_AIM OF THE TASK_: Copy the data exactly from the line that contains "всегда стремимся стать сильнее и благороднее." through the line that contains "свежестью первых весенних цветов, вниманием и", keeping both end lines and leaving out everything else.
RECORDS FOR THIS EXERCISE section start
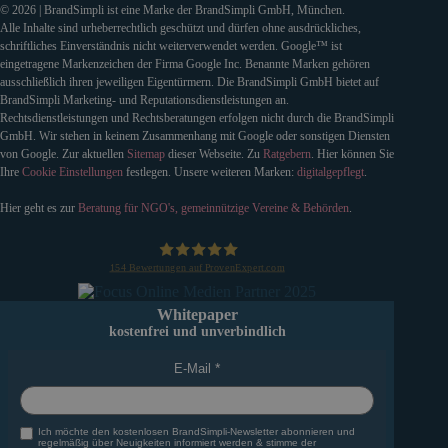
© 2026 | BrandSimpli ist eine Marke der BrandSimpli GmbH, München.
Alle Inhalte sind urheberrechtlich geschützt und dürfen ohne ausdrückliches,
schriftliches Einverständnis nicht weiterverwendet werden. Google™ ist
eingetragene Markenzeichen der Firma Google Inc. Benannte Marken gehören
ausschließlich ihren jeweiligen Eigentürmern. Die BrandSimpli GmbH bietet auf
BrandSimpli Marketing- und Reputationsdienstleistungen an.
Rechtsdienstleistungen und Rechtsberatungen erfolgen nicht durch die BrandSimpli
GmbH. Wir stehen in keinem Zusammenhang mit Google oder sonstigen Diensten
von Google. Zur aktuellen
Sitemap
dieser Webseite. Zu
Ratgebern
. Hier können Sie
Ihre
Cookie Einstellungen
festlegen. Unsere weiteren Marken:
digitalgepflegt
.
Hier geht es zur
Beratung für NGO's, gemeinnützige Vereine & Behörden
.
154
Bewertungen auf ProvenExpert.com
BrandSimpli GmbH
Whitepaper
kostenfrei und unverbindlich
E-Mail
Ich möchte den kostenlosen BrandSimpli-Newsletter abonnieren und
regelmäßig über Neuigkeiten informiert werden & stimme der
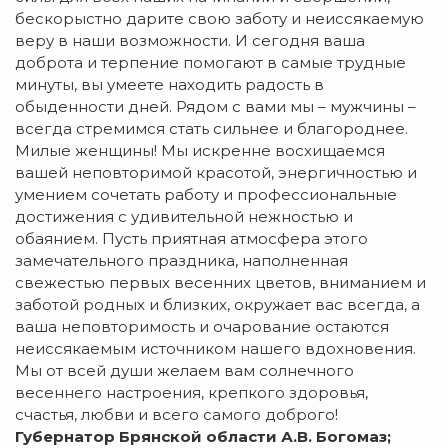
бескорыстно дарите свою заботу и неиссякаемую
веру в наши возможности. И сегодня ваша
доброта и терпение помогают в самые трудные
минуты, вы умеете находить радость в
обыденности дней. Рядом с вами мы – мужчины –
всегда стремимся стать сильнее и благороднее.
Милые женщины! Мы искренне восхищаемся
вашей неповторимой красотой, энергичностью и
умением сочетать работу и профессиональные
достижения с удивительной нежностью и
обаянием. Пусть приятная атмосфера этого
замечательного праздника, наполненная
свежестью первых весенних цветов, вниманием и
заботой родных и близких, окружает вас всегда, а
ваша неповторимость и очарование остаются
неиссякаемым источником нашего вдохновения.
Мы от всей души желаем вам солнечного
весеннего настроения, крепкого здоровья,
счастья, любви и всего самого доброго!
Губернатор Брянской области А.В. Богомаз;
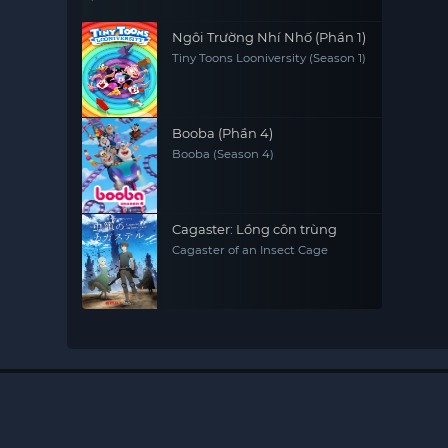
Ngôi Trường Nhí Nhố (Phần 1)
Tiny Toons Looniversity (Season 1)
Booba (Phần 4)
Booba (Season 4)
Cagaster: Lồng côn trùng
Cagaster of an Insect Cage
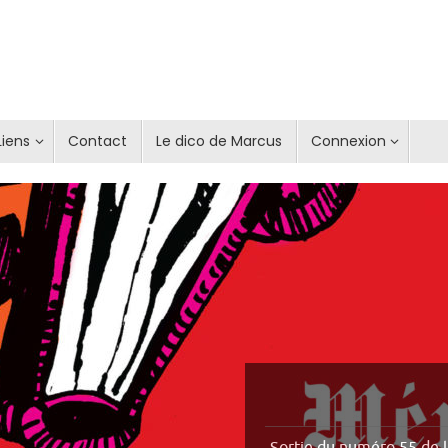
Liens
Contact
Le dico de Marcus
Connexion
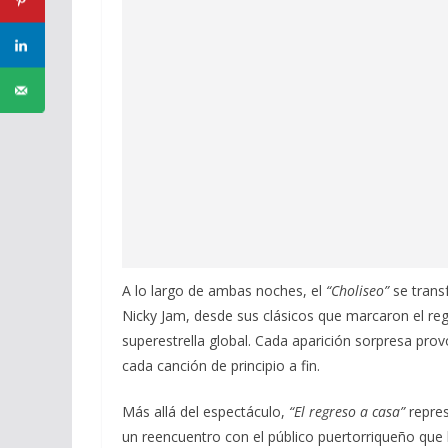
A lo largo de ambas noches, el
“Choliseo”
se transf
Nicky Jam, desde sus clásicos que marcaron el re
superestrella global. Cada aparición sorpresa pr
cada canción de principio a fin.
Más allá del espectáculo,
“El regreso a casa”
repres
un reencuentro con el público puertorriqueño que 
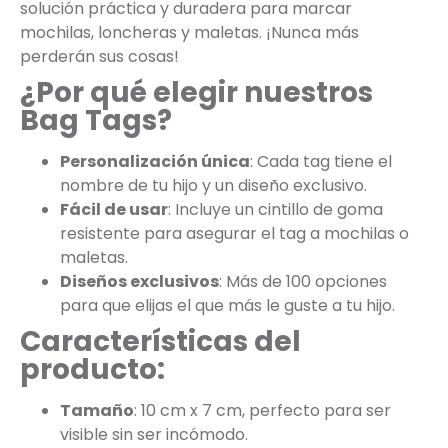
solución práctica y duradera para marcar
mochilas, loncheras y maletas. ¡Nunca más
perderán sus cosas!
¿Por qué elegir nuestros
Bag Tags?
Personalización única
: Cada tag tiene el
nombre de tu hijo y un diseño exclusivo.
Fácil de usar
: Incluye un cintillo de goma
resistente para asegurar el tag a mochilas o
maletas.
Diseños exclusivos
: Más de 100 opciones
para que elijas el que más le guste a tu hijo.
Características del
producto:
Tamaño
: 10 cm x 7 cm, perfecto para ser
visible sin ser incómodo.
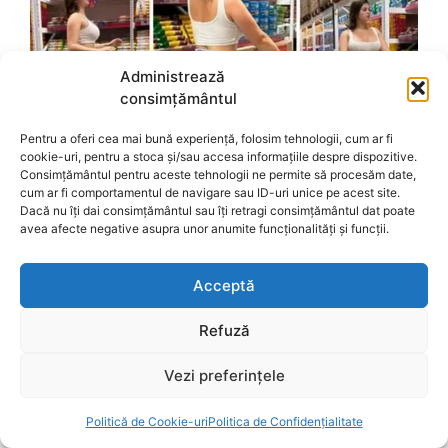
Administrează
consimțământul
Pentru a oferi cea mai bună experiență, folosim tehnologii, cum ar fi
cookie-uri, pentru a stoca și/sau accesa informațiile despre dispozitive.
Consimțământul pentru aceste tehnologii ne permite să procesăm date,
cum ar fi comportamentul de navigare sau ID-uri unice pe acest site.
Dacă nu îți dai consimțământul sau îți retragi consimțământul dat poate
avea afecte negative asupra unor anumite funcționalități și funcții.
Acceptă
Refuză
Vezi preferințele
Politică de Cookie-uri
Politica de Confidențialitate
RECORDS FOR THIS EXERCISE section end
_EXPECTED OUTPUT_:
всегда стремимся стать сильнее и благороднее.
Милые женщины! Мы искренне восхищаемся
вашей неповторимой красотой, энергичностью и
умением сочетать работу и профессиональные
достижения с удивительной нежностью и
обаянием. Пусть приятная атмосфера этого
замечательного праздника, наполненная
свежестью первых весенних цветов, вниманием и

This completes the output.